The Joy Menu #44: Fertilizer (II)
"Don’t we chafe against the smooth stucco, the clean roofs, the vibrant bushes, the deep, belly-breathing safety this place provides for us, the quiet, the plasticine which is the opposite of art?"
Dear Creators,
In 1979, after finishing a Masters in Printmaking at the Cranbrook Academy of Art, my father moved his young wife (my mother) and baby (my sister) from Michigan to New York, to work with a papermaker named Douglass Howell.
There, he was given a National Endowment for the Arts grant (which paid $400 a month; “enough to just about cover our rent,” my mother says on the recording I have), passed from another artist who abandoned the grant (“he was a very difficult guy, Mr. Howell; no one could work with him,” my father says. “Except you,” my mother adds in the background and laughs).
They spent the next few years living in a small house next to a nursery, where my father would later get a job (my father: “I was pretty strategic when I went to ask for work; I brought the baby”). It was there, at that job, that he began to see himself as a landscaper; potting plants, cataloging flowers, and taking classes at the local agricultural college.
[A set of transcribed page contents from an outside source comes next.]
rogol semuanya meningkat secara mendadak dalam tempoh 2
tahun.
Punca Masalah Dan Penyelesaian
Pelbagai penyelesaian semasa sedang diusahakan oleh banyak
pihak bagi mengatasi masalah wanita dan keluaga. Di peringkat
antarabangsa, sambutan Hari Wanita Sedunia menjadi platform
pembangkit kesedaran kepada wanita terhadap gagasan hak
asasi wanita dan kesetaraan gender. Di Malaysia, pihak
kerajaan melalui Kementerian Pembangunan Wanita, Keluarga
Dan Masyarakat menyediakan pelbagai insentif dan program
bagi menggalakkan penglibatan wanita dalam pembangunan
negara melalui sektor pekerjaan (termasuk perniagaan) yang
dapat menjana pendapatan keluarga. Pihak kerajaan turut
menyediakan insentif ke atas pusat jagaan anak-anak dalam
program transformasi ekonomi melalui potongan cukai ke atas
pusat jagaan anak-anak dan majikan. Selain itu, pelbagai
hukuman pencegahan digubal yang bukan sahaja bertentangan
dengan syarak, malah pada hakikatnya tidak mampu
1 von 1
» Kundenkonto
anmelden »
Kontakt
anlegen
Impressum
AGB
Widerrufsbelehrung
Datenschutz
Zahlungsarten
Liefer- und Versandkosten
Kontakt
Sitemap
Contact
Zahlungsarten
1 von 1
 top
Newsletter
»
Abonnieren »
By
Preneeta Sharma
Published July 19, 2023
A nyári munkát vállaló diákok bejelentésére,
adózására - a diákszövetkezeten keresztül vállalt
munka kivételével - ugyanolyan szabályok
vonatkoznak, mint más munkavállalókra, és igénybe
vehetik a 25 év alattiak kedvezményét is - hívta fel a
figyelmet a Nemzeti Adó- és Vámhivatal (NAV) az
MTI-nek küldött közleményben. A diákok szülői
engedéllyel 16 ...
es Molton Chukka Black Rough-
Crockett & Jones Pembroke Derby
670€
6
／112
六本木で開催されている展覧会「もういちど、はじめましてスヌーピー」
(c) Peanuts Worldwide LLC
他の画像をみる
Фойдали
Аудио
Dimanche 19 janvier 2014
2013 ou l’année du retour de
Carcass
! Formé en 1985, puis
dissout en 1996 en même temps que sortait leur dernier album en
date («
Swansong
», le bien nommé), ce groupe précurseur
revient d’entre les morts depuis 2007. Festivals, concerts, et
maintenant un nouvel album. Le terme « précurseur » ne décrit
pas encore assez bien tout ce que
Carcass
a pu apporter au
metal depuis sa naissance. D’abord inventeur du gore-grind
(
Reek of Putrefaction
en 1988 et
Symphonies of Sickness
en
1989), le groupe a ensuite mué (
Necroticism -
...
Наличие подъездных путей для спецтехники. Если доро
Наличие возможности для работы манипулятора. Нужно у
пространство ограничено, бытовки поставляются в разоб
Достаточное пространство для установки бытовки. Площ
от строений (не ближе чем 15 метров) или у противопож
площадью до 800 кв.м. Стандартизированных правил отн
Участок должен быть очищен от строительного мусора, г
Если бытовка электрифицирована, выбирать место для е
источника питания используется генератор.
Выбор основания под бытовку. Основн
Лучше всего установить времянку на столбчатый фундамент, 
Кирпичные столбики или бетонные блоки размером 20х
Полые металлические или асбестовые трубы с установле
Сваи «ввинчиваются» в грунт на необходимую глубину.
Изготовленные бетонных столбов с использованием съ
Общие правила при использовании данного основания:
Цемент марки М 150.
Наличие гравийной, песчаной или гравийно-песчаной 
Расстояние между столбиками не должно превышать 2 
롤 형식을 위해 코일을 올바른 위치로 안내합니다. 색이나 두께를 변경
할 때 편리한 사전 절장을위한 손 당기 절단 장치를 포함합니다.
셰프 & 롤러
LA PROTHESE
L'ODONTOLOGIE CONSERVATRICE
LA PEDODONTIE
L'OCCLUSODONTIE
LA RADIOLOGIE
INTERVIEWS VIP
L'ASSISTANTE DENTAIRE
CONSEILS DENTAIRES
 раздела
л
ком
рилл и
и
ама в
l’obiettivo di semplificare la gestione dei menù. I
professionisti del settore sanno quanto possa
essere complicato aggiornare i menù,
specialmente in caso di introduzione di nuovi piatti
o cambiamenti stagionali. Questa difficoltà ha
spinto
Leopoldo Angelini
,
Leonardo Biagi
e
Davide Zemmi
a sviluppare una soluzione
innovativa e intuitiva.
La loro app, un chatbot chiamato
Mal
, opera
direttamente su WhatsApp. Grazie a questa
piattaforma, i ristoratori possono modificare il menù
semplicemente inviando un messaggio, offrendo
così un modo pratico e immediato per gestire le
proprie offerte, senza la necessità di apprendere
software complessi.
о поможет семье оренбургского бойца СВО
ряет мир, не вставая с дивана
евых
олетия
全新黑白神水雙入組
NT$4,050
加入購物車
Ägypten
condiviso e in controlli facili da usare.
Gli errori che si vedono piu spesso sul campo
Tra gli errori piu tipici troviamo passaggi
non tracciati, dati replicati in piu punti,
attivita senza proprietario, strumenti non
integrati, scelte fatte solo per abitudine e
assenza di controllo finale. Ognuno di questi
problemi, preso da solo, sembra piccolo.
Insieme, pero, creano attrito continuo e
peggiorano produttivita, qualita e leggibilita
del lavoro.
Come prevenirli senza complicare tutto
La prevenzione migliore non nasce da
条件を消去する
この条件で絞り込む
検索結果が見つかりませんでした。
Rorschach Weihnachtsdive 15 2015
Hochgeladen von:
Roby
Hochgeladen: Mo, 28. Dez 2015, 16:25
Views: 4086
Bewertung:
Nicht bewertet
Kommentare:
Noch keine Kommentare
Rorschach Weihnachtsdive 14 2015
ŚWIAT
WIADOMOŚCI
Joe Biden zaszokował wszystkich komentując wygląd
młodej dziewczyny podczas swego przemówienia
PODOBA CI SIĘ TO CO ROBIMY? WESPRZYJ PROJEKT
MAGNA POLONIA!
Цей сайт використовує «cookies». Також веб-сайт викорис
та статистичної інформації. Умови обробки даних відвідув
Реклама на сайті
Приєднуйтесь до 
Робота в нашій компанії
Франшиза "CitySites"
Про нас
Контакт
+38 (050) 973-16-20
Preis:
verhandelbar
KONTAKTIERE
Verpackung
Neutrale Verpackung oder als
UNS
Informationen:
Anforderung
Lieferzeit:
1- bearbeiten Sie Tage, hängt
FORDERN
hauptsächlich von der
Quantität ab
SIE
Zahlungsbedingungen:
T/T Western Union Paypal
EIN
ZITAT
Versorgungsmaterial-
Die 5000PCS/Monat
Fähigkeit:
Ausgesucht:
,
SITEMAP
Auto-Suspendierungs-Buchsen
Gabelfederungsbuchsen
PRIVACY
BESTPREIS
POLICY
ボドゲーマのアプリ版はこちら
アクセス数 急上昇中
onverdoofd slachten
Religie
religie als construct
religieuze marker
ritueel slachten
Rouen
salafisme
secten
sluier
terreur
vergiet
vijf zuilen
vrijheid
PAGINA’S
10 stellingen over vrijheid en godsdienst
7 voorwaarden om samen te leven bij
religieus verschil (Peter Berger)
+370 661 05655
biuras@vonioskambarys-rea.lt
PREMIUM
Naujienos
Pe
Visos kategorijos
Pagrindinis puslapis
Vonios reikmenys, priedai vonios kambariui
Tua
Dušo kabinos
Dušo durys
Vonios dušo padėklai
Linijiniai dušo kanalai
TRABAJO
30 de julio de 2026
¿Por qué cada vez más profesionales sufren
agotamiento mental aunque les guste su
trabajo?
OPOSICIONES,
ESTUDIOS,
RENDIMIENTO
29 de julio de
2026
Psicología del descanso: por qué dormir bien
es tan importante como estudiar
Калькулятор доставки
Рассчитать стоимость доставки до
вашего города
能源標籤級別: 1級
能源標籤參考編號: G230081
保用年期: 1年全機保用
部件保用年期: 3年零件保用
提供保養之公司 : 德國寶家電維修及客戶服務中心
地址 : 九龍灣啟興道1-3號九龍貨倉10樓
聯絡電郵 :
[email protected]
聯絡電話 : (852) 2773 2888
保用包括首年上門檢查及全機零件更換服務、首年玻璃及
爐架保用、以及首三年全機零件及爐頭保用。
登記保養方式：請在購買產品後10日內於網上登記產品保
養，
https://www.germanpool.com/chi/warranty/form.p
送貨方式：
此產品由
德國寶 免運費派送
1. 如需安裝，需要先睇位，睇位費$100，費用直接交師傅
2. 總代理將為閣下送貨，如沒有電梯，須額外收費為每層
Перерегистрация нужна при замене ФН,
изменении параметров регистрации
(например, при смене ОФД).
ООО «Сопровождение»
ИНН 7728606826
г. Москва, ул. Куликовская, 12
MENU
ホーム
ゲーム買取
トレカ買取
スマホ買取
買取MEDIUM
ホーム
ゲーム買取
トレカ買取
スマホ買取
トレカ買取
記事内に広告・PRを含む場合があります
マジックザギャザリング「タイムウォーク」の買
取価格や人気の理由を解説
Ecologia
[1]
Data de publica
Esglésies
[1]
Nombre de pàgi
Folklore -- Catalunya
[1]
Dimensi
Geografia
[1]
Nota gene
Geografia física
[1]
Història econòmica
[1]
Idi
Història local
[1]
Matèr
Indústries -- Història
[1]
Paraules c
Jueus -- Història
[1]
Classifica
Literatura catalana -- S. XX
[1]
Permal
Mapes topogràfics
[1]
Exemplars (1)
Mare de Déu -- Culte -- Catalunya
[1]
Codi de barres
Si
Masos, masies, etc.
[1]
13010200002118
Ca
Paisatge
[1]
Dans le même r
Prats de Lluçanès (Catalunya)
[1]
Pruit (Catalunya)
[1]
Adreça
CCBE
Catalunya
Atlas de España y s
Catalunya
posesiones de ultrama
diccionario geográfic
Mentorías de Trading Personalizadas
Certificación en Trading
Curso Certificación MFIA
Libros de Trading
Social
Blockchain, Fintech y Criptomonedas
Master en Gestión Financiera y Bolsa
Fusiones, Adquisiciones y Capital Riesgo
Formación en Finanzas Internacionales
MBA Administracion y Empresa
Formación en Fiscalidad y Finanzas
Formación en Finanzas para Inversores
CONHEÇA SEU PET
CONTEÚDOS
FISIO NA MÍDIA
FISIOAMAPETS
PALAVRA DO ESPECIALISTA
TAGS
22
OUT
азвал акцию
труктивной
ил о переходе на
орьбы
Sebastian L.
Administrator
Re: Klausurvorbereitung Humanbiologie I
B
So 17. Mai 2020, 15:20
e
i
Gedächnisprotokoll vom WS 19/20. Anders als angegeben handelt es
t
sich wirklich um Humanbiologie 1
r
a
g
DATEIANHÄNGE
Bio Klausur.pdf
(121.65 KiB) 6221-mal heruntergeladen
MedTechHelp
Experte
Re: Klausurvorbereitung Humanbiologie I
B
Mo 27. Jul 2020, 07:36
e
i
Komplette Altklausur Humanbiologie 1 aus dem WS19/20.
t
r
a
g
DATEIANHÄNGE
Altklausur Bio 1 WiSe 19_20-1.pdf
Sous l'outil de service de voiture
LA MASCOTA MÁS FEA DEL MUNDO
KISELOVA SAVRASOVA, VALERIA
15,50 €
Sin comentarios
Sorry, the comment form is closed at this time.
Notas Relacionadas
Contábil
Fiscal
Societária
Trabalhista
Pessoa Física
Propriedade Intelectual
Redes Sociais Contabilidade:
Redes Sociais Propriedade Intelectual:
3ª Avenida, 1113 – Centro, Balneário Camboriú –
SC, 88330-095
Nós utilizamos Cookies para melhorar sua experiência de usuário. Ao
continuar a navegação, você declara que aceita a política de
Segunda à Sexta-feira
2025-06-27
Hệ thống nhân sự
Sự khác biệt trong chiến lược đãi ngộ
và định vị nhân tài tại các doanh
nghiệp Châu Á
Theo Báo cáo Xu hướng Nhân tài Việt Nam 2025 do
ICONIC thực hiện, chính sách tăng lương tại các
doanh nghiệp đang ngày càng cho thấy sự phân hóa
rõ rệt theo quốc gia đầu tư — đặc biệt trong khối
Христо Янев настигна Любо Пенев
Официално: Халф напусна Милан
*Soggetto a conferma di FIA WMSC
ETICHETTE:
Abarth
But first, he apprenticed as a papermaker, arriving at Mr. Howell's in the morning while the man ate breakfast: butter on toast with coffee (“he must have been in his early sixties; he had a funny goatee and a quirky air about him”). They’d sit on the porch, and talk, before heading into the studio to do the work: soaking fibers, blending pulp, screening, drying, pressing.
Meanwhile, my mother went about the business of raising my sister — in Huntington Station, the underdeveloped town where, some months later, I’d be born. A place I don’t remember, and have never visited (my mother: “it was so nice then; there were farms still; it was perfect for kooks. I loved it”).
Recorded March 26, 2018, Cleveland, OH
Mom: “For some crazy reason — which makes sense if you know Alan — he decided that paper was too expensive, and if he ordered it in bulk and sold it to the students...so he started a papermaking business: Rubin Fine Paper.”
Dad: “The company that imported the paper from Europe was too expensive, you couldn’t buy it in the stores — it was too much. But if you bought it wholesale as a company, in bulk — a thousand sheets or 500 sheets from France — you could sell them for a quarter of the price and students could have cheaper paper, you could make a few bucks, and I could have my own paper.”
Mom: “So Alan started doing that, and he became interested in papermaking, and that led him to Mr. Howell.”
Dad: “He was a retired engraver, a union engraver from the old days. He’d had his career; he became interested in paper and studied paper — he wrote a lot of letters to the Japanese; he was a busy guy, and he was interested in stuff.
Me: “Did he have a family or was he just out there on Long Island on his own?”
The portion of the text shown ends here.